WORK ITEM — Please write out all of the entries beneath this line exactly, skipping the pictures.

(Transcribed page contents)

########

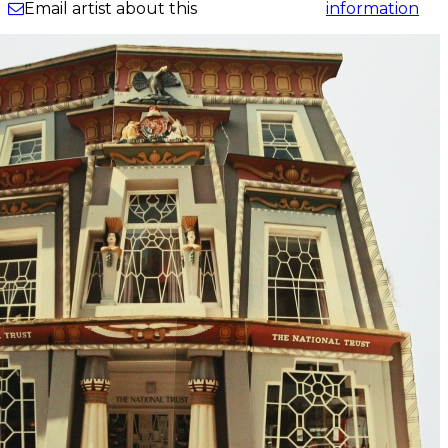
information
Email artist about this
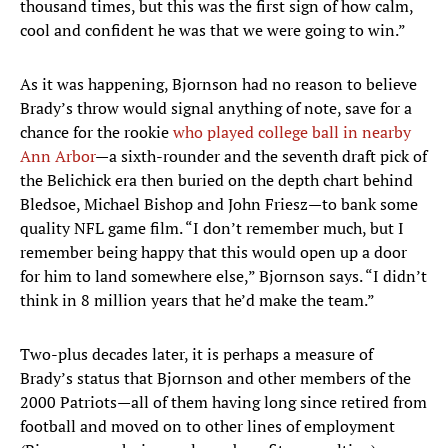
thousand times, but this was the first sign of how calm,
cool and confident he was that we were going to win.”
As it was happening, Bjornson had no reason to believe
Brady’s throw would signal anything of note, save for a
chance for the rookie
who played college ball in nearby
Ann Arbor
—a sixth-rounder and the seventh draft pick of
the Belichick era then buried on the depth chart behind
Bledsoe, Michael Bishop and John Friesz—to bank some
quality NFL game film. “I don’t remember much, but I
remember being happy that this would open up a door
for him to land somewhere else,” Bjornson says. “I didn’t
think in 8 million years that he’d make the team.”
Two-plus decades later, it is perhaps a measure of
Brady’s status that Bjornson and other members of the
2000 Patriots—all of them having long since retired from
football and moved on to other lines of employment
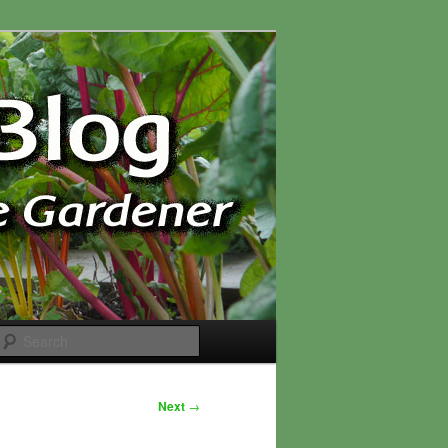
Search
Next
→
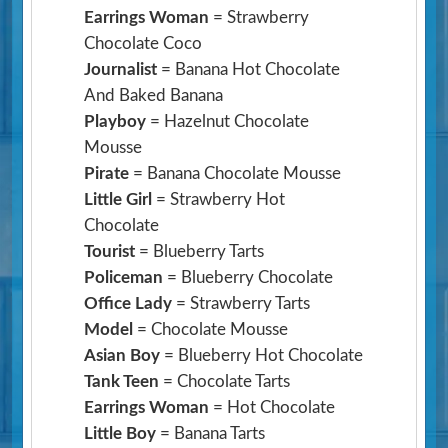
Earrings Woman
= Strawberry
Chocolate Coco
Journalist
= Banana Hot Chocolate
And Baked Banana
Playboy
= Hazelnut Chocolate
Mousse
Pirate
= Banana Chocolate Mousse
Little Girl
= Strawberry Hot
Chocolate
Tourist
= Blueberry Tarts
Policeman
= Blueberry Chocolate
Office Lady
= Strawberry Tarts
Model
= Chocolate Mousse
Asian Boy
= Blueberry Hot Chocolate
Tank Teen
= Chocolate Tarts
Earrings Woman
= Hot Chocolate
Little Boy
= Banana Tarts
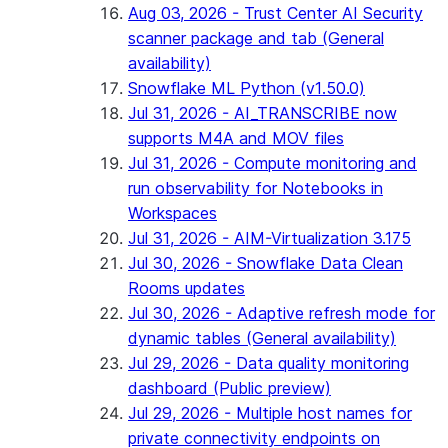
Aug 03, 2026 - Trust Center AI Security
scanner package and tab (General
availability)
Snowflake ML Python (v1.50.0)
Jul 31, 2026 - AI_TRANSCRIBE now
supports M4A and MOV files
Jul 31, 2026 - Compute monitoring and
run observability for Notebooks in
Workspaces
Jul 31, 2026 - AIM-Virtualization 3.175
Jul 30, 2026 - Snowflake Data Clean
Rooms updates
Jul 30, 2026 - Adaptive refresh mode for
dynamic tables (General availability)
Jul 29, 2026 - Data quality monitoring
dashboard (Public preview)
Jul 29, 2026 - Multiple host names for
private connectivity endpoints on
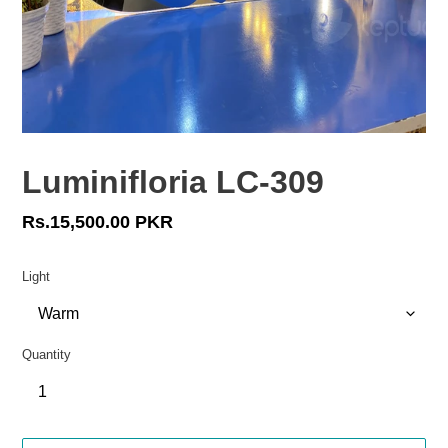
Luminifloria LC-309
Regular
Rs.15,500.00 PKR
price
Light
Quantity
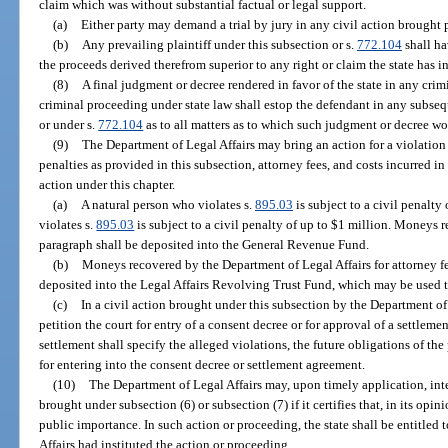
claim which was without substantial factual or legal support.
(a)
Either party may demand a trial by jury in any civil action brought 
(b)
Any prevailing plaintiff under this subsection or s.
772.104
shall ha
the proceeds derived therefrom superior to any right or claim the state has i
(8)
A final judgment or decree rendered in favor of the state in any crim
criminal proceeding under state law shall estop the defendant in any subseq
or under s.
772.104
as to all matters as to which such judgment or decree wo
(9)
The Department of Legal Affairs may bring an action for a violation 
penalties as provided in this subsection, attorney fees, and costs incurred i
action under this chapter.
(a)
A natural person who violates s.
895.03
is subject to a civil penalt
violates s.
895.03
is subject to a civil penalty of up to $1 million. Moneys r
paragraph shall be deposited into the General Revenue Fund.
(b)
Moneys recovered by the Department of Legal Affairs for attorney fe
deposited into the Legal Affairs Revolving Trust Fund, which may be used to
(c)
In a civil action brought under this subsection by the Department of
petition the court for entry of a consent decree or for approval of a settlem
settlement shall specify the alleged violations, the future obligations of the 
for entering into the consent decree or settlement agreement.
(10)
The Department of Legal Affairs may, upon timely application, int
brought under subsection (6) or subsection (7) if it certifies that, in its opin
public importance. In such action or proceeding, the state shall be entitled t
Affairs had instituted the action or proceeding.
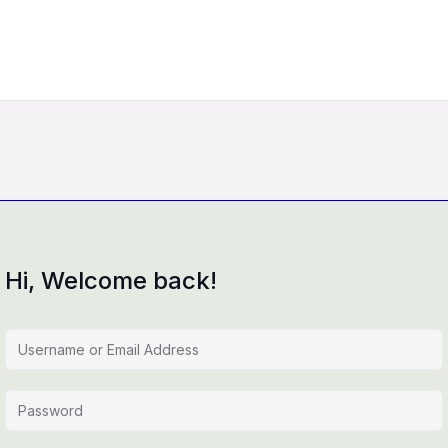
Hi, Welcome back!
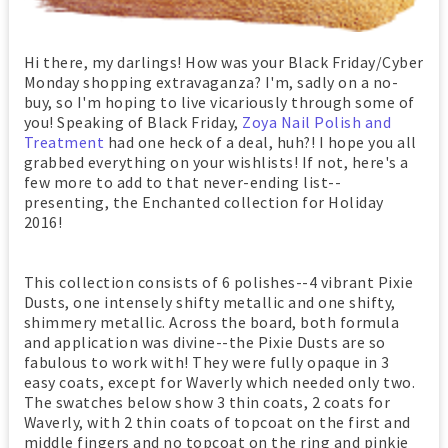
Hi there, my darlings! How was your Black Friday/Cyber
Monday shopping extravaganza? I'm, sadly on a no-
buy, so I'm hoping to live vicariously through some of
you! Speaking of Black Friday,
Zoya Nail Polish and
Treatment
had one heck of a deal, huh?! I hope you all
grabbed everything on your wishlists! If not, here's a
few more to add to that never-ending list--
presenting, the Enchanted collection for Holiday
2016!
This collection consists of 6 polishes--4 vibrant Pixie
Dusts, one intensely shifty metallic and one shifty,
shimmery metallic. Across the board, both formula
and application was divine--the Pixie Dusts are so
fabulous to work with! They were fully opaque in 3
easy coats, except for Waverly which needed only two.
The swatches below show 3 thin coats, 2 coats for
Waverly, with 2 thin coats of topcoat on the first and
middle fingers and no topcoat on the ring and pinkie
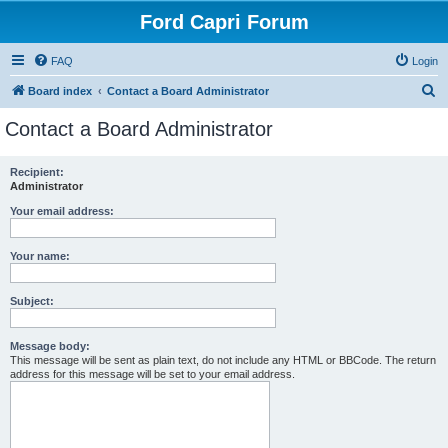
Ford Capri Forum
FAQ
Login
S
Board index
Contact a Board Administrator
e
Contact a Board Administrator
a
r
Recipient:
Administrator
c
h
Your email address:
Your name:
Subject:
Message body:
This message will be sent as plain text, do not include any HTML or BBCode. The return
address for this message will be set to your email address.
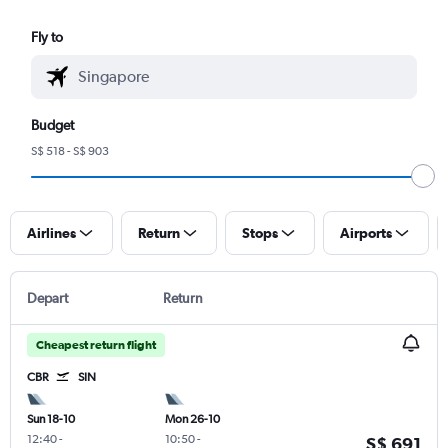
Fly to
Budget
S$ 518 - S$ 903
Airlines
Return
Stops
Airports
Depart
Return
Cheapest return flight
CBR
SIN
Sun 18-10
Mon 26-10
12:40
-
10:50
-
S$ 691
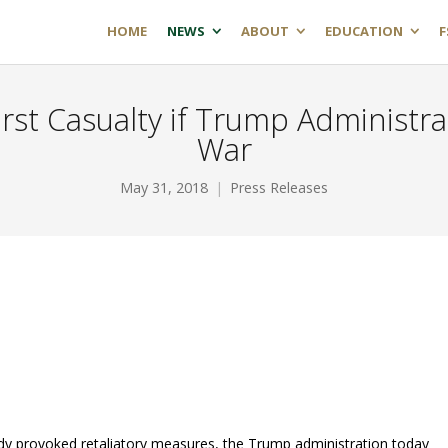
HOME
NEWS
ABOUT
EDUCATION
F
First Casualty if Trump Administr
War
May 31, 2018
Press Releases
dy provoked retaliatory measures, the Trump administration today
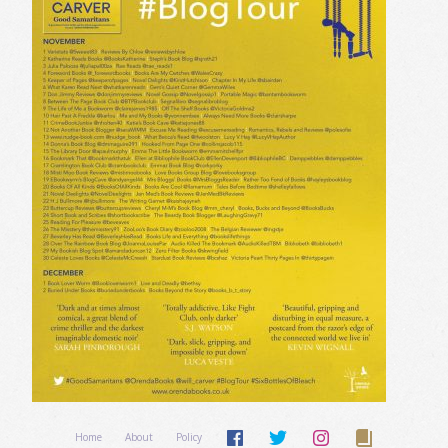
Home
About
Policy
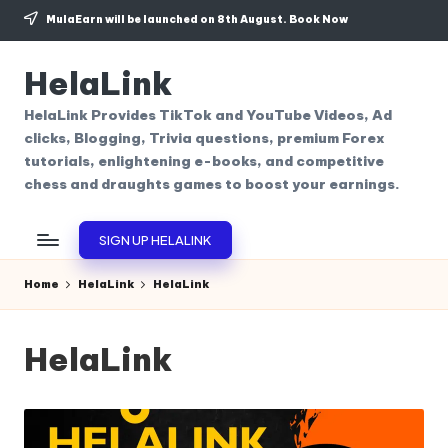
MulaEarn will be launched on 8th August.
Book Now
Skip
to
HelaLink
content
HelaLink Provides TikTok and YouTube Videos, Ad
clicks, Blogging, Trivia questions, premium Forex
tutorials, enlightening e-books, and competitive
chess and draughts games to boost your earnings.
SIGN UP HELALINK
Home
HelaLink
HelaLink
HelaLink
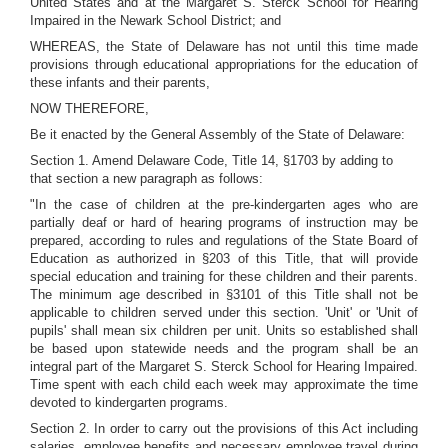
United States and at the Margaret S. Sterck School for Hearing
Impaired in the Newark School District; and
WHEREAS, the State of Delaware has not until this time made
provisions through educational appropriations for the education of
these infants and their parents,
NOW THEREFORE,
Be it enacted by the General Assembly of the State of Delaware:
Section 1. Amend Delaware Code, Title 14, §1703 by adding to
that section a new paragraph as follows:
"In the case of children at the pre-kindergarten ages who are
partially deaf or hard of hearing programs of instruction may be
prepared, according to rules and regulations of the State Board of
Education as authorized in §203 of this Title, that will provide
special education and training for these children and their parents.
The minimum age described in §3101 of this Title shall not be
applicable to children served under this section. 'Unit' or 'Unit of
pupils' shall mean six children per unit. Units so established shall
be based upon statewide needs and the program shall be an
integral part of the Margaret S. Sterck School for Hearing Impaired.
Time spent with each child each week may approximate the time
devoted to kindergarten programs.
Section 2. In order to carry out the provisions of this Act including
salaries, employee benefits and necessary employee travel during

########

WRITTEN SOLUTION —
information
Email artist about this
thousand times, but this was the first sign of how calm,
cool and confident he was that we were going to win.”
As it was happening, Bjornson had no reason to believe
Brady’s throw would signal anything of note, save for a
chance for the rookie
who played college ball in nearby
Ann Arbor
—a sixth-rounder and the seventh draft pick of
the Belichick era then buried on the depth chart behind
Bledsoe, Michael Bishop and John Friesz—to bank some
quality NFL game film. “I don’t remember much, but I
remember being happy that this would open up a door
for him to land somewhere else,” Bjornson says. “I didn’t
think in 8 million years that he’d make the team.”
Two-plus decades later, it is perhaps a measure of
Brady’s status that Bjornson and other members of the
2000 Patriots—all of them having long since retired from
football and moved on to other lines of employment
Search
Next
→
Earrings Woman
= Strawberry
Chocolate Coco
Journalist
= Banana Hot Chocolate
And Baked Banana
Playboy
= Hazelnut Chocolate
Mousse
Pirate
= Banana Chocolate Mousse
Little Girl
= Strawberry Hot
Chocolate
Tourist
= Blueberry Tarts
Policeman
= Blueberry Chocolate
Office Lady
= Strawberry Tarts
Model
= Chocolate Mousse
Asian Boy
= Blueberry Hot Chocolate
Tank Teen
= Chocolate Tarts
Earrings Woman
= Hot Chocolate
Little Boy
= Banana Tarts
Aug 03, 2026 - Trust Center AI Security
scanner package and tab (General
availability)
Snowflake ML Python (v1.50.0)
Jul 31, 2026 - AI_TRANSCRIBE now
supports M4A and MOV files
Jul 31, 2026 - Compute monitoring and
run observability for Notebooks in
Workspaces
Jul 31, 2026 - AIM-Virtualization 3.175
Jul 30, 2026 - Snowflake Data Clean
Rooms updates
Jul 30, 2026 - Adaptive refresh mode for
dynamic tables (General availability)
Jul 29, 2026 - Data quality monitoring
dashboard (Public preview)
Jul 29, 2026 - Multiple host names for
private connectivity endpoints on
Luminifloria LC-309
Regular
Rs.15,500.00 PKR
price
Light
Quantity
claim which was without substantial factual or legal support.
(a)
Either party may demand a trial by jury in any civil action brought 
(b)
Any prevailing plaintiff under this subsection or s.
772.104
shall ha
the proceeds derived therefrom superior to any right or claim the state has i
(8)
A final judgment or decree rendered in favor of the state in any crim
criminal proceeding under state law shall estop the defendant in any subseq
or under s.
772.104
as to all matters as to which such judgment or decree wo
(9)
The Department of Legal Affairs may bring an action for a violation 
penalties as provided in this subsection, attorney fees, and costs incurred i
action under this chapter.
(a)
A natural person who violates s.
895.03
is subject to a civil penalt
violates s.
895.03
is subject to a civil penalty of up to $1 million. Moneys r
paragraph shall be deposited into the General Revenue Fund.
(b)
Moneys recovered by the Department of Legal Affairs for attorney fe
deposited into the Legal Affairs Revolving Trust Fund, which may be used to
(c)
In a civil action brought under this subsection by the Department of
petition the court for entry of a consent decree or for approval of a settlem
settlement shall specify the alleged violations, the future obligations of the 
for entering into the consent decree or settlement agreement.
(10)
The Department of Legal Affairs may, upon timely application, int
brought under subsection (6) or subsection (7) if it certifies that, in its opin
public importance. In such action or proceeding, the state shall be entitled t
Affairs had instituted the action or proceeding.
Hi, Welcome back!
Hi there, my darlings! How was your Black Friday/Cyber
Monday shopping extravaganza? I'm, sadly on a no-
buy, so I'm hoping to live vicariously through some of
you! Speaking of Black Friday,
Zoya Nail Polish and
Treatment
had one heck of a deal, huh?! I hope you all
grabbed everything on your wishlists! If not, here's a
few more to add to that never-ending list--
presenting, the Enchanted collection for Holiday
2016!
This collection consists of 6 polishes--4 vibrant Pixie
Dusts, one intensely shifty metallic and one shifty,
shimmery metallic. Across the board, both formula
and application was divine--the Pixie Dusts are so
fabulous to work with! They were fully opaque in 3
easy coats, except for Waverly which needed only two.
The swatches below show 3 thin coats, 2 coats for
Waverly, with 2 thin coats of topcoat on the first and
middle fingers and no topcoat on the ring and pinkie
Ford Capri Forum
FAQ
Login
S
Board index
Contact a Board Administrator
e
Contact a Board Administrator
a
r
Recipient:
Administrator
c
h
Your email address:
Your name:
Subject:
Message body:
This message will be sent as plain text, do not include any HTML or BBCode. The return
address for this message will be set to your email address.
Fly to
Budget
S$ 518 - S$ 903
Airlines
Return
Stops
Airports
Depart
Return
Cheapest return flight
CBR
SIN
Sun 18-10
Mon 26-10
12:40
-
10:50
-
S$ 691
HOME
NEWS
ABOUT
EDUCATION
F
First Casualty if Trump Administr
War
May 31, 2018
Press Releases
dy provoked retaliatory measures, the Trump administration today
Home
About
Policy
MulaEarn will be launched on 8th August.
Book Now
Skip
to
HelaLink
content
HelaLink Provides TikTok and YouTube Videos, Ad
clicks, Blogging, Trivia questions, premium Forex
tutorials, enlightening e-books, and competitive
chess and draughts games to boost your earnings.
SIGN UP HELALINK
Home
HelaLink
HelaLink
HelaLink
United States and at the Margaret S. Sterck School for Hearing
Impaired in the Newark School District; and
WHEREAS, the State of Delaware has not until this time made
provisions through educational appropriations for the education of
these infants and their parents,
NOW THEREFORE,
Be it enacted by the General Assembly of the State of Delaware:
Section 1. Amend Delaware Code, Title 14, §1703 by adding to
that section a new paragraph as follows:
"In the case of children at the pre-kindergarten ages who are
partially deaf or hard of hearing programs of instruction may be
prepared, according to rules and regulations of the State Board of
Education as authorized in §203 of this Title, that will provide
special education and training for these children and their parents.
The minimum age described in §3101 of this Title shall not be
applicable to children served under this section. 'Unit' or 'Unit of
pupils' shall mean six children per unit. Units so established shall
be based upon statewide needs and the program shall be an
integral part of the Margaret S. Sterck School for Hearing Impaired.
Time spent with each child each week may approximate the time
devoted to kindergarten programs.
Section 2. In order to carry out the provisions of this Act including
salaries, employee benefits and necessary employee travel during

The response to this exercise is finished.